* [WORK INSTRUCTION]
Find and copy the lines in the records beneath this task that contain the word "contrôle".

Top of EXTRACTED RECORDS

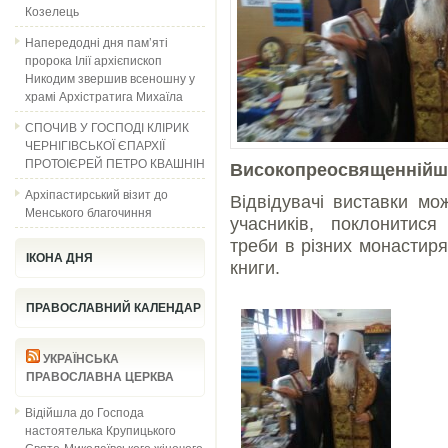
Козелець
Напередодні дня пам’яті
пророка Ілії архієпископ
Никодим звершив всеношну у
храмі Архістратига Михаїла
СПОЧИВ У ГОСПОДІ КЛІРИК
ЧЕРНІГІВСЬКОЇ ЄПАРХІЇ
ПРОТОІЄРЕЙ ПЕТРО КВАШНІН
Високопреосвященнійш
Архіпастирський візит до
Відвідувачі виставки мо
Менського благочиння
учасників, поклонитис
треби в різних монастиря
ІКОНА ДНЯ
книги.
ПРАВОСЛАВНИЙ КАЛЕНДАР
УКРАЇНСЬКА
ПРАВОСЛАВНА ЦЕРКВА
Відійшла до Господа
настоятелька Крупицького
Свято-Миколаївського жіночого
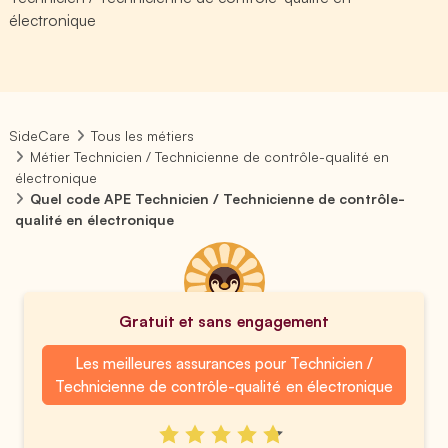
électronique
SideCare
Tous les métiers
Métier Technicien / Technicienne de contrôle-qualité en
électronique
Quel code APE Technicien / Technicienne de contrôle-
qualité en électronique
Gratuit et sans engagement
Les meilleures assurances pour Technicien /
Technicienne de contrôle-qualité en électronique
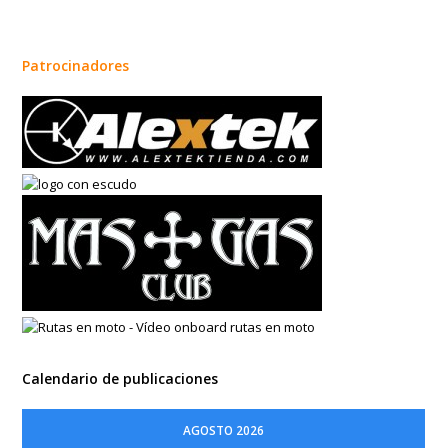
Patrocinadores
Calendario de publicaciones
AGOSTO 2026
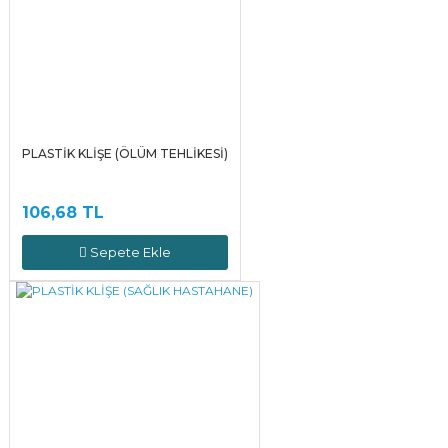
PLASTİK KLİŞE (ÖLÜM TEHLİKESİ)
106,68 TL
Sepete Ekle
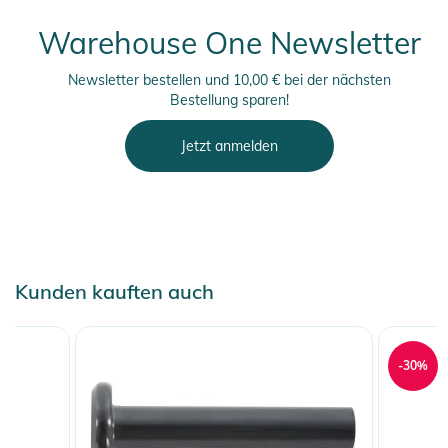
Warehouse One Newsletter
Newsletter bestellen und 10,00 € bei der nächsten
Bestellung sparen!
Jetzt anmelden
Kunden kauften auch
-30%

Bottom of EXTRACTED RECORDS

* [ANSWER SPACE]
Métier Technicien / Technicienne de contrôle-qualité en
Quel code APE Technicien / Technicienne de contrôle-
Technicienne de contrôle-qualité en électronique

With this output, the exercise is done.